I personally don't have a problem with people above average intelligence until they belittle me. When I am having a conversation and I am trying to fully understand the subject content with questions, and my questions are met with a smug and arrogant response. I am an intelligent individual, I am not "above average" and I know that, but I am always on a quest to learn, and enjoy discussion, but not when I leave the conversation feeling like a joke.


----------



## MightyLizardKing (Jun 7, 2014)

People, as a general rule, don't have a problem with above average intelligence, they have a problem with arrogance. This manifests in people with low and high intelligence. I mean, what is intelligence anyways?


----------



## giraffegator (Dec 28, 2014)

MightyLizardKing said:


> People, as a general rule, don't have a problem with above average intelligence, they have a problem with arrogance. This manifests in people with low and high intelligence. I mean, what is intelligence anyways?

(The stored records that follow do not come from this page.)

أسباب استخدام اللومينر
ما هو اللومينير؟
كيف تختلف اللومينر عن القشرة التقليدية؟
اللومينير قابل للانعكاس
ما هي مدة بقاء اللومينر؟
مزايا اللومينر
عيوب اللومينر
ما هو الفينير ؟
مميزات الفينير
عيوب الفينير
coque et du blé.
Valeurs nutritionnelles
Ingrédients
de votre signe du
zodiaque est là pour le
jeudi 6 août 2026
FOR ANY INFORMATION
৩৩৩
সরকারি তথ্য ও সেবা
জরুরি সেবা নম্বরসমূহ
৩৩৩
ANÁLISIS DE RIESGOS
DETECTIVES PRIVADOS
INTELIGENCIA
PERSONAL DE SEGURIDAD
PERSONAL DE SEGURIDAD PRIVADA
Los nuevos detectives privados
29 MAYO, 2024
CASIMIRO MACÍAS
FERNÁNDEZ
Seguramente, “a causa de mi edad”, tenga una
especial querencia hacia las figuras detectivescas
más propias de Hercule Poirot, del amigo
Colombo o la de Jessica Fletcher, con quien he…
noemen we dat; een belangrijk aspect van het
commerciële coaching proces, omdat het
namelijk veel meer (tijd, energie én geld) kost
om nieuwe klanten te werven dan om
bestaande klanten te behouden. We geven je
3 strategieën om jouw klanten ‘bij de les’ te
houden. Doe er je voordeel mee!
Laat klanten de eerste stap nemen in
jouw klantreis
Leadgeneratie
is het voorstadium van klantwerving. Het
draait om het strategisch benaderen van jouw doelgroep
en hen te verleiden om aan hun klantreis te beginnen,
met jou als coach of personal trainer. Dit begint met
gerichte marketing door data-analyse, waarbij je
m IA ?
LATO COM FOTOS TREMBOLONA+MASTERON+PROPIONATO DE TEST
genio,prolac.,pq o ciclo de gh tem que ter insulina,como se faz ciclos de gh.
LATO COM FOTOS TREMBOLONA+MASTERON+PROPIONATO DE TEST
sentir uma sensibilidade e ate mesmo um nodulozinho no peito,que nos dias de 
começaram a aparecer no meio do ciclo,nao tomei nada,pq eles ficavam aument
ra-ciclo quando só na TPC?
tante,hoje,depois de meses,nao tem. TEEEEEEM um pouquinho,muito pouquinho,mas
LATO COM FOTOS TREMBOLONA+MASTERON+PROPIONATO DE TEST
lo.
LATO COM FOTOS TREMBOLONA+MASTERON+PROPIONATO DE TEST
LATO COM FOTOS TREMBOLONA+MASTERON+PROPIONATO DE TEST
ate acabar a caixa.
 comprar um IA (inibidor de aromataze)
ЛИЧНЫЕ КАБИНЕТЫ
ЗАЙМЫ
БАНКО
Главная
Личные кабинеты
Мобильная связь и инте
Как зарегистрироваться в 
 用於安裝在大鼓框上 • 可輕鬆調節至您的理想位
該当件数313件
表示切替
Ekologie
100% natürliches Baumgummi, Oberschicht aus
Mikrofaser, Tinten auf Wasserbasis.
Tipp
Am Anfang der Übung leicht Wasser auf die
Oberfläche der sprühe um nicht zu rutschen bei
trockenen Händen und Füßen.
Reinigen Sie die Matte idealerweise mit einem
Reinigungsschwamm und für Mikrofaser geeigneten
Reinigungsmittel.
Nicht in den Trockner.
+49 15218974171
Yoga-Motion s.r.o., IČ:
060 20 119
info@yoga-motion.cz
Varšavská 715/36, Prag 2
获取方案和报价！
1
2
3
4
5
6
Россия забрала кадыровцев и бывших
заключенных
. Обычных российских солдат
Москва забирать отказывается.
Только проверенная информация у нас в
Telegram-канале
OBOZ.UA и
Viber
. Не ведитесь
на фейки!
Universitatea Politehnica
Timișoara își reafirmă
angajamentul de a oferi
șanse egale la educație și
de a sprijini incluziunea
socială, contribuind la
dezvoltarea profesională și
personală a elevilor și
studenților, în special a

That's true. I have a couple of friends (they are twins) who are genius level intelligent. They don't try to hide it or deny it, they don't play it up like it's a big thing either. Because they don't feel that they are any more or less valuable due to their intelligence, they don't think anyone else is less valuable than them by virtue of lesser intelligence. 
So hanging out with them is a real pleasure because they have keen insights and sharp wits, but not a trace of arrogance or condescension. In fact, sometimes I feel condescended to by people who are definitely not as smart as they are, and that is irritating. That never happens with these two friends.


----------